Profiles of success by Brent Balinski
If you’re not a digital business, believes Movus co-founder Brad Parsons, then in a few years you will be out of business.
The march of software through manufacturing (and pretty well all) companies in the last few years is unmissable. Marc Andreessen’s quip that “software is eating the world” – while providing vast opportunities to create value – looks truer every year since he made it in his now-famous 2011 essay of that title.
Digital technologies are encouraging shifts in manufacturing such as disaggregated value chains and opportunities to add data-enabled services. And as the much-used example of Apple’s iPhone highlights, production isn’t always something a manufacturing company needs to do itself, and can represent a comparatively small part of value creation.

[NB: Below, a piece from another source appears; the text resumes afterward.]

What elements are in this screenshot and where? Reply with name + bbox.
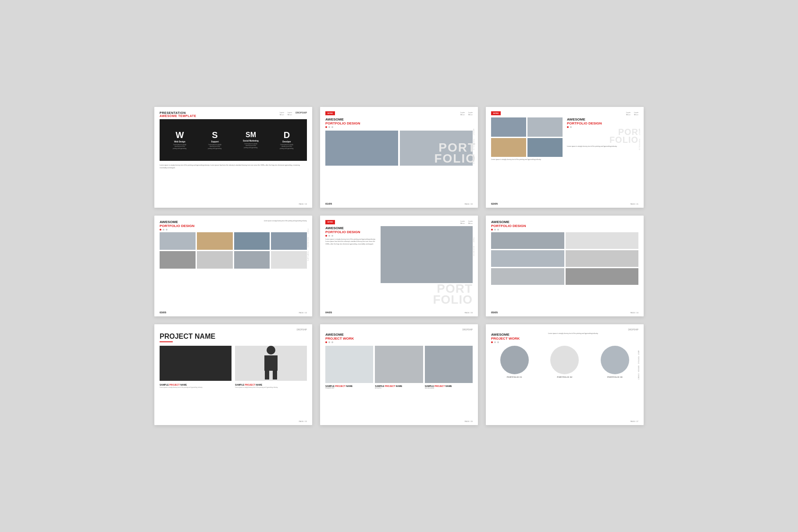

Movus highlights these and other trends, and shows that it can pay for a manufacturer to think and act like a software company. For example, Parsons says the firm follows rapid (two-week) development cycles, and since beginning in 2015, has moved to the 8th iteration of the sensor modules it uses to bring smarts to dumb machines.
The company offers condition-based monitoring for industrial equipment, using sensor packages, cloud computing and artificial intelligence to give users around-the-clock machine health monitoring through a computer or a mobile device. Sensor module calibration is guided via an app and installation time is only minutes.

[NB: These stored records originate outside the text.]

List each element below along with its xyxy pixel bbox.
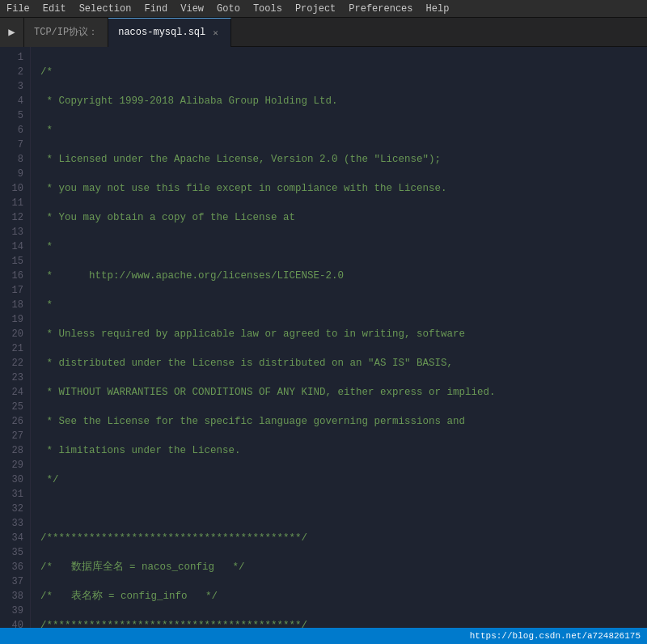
menu-file[interactable]: File	[0, 2, 36, 16]
editor-area: 1 2 3 4 5 6 7 8 9 10 11 12 13 14 15 16 1…	[0, 47, 647, 628]
menu-help[interactable]: Help	[420, 2, 456, 16]
tab-close-button[interactable]: ✕	[210, 27, 221, 39]
menu-view[interactable]: View	[174, 2, 210, 16]
menu-project[interactable]: Project	[289, 2, 342, 16]
code-line-8: * http://www.apache.org/licenses/LICENSE…	[40, 269, 647, 283]
tab-bar: ▶ TCP/IP协议： nacos-mysql.sql ✕	[0, 18, 647, 47]
tab-tcpip-label: TCP/IP协议：	[34, 25, 98, 39]
code-line-4: * Licensed under the Apache License, Ver…	[40, 152, 647, 167]
menu-goto[interactable]: Goto	[210, 2, 247, 16]
status-bar: https://blog.csdn.net/a724826175	[0, 628, 647, 644]
tab-nacos-mysql[interactable]: nacos-mysql.sql ✕	[108, 18, 231, 47]
code-line-6: * You may obtain a copy of the License a…	[40, 210, 647, 225]
code-line-17: /***************************************…	[40, 531, 647, 545]
tab-tcpip[interactable]: TCP/IP协议：	[24, 18, 108, 47]
tab-nacos-mysql-label: nacos-mysql.sql	[118, 27, 205, 38]
menu-find[interactable]: Find	[137, 2, 174, 16]
tab-scroll-arrow[interactable]: ▶	[0, 18, 24, 47]
code-line-3: *	[40, 123, 647, 138]
menu-selection[interactable]: Selection	[73, 2, 138, 16]
code-line-13: * See the License for the specific langu…	[40, 414, 647, 429]
code-line-19: /* 表名称 = config_info */	[40, 589, 647, 604]
code-line-16	[40, 502, 647, 516]
menu-tools[interactable]: Tools	[247, 2, 289, 16]
code-line-2: * Copyright 1999-2018 Alibaba Group Hold…	[40, 94, 647, 108]
code-line-12: * WITHOUT WARRANTIES OR CONDITIONS OF AN…	[40, 385, 647, 400]
status-url: https://blog.csdn.net/a724826175	[470, 631, 641, 641]
code-line-18: /* 数据库全名 = nacos_config */	[40, 560, 647, 574]
code-line-11: * distributed under the License is distr…	[40, 356, 647, 371]
code-line-15: */	[40, 472, 647, 487]
code-line-10: * Unless required by applicable law or a…	[40, 327, 647, 341]
code-content[interactable]: /* * Copyright 1999-2018 Alibaba Group H…	[31, 47, 647, 628]
code-line-14: * limitations under the License.	[40, 443, 647, 458]
menu-edit[interactable]: Edit	[36, 2, 73, 16]
line-numbers: 1 2 3 4 5 6 7 8 9 10 11 12 13 14 15 16 1…	[0, 47, 31, 628]
code-line-20: /***************************************…	[40, 618, 647, 628]
menu-preferences[interactable]: Preferences	[342, 2, 419, 16]
menu-bar: File Edit Selection Find View Goto Tools…	[0, 0, 647, 18]
code-line-1: /*	[40, 65, 647, 79]
code-line-7: *	[40, 239, 647, 254]
code-line-5: * you may not use this file except in co…	[40, 181, 647, 196]
code-line-9: *	[40, 298, 647, 312]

Machine learning algorithms make sense of six modalities (including vibration, temperature and noise) and alert maintenance staff when a problem might be emerging, helping a user move from preventive to predictive maintenance.
Since a $4.8 million series A round in April last year (with Blackbird Ventures, Skip Capital and Telstra Ventures as investors), Movus has raced to keep its edge in the booming area of condition-based maintenance. It has moved out of the University of Queensland iLab incubator, doubled staff numbers, finalised strategic partnerships with ALS and Telstra, and achieved FCC and CE certifications for its FitMachine sensors.
Smarter maintenance solutions are a hot area, and Movus’s customers are increasingly aware “that the technology elements used to build a predictive maintenance solution are now cheaper and more powerful.” Companies such as Siemens, IBM and GE are among those offering solutions. According to research firm Markets and Markets, the category is growing at over 28 per cent a year, and will be worth nearly $US 5 billion by 2021.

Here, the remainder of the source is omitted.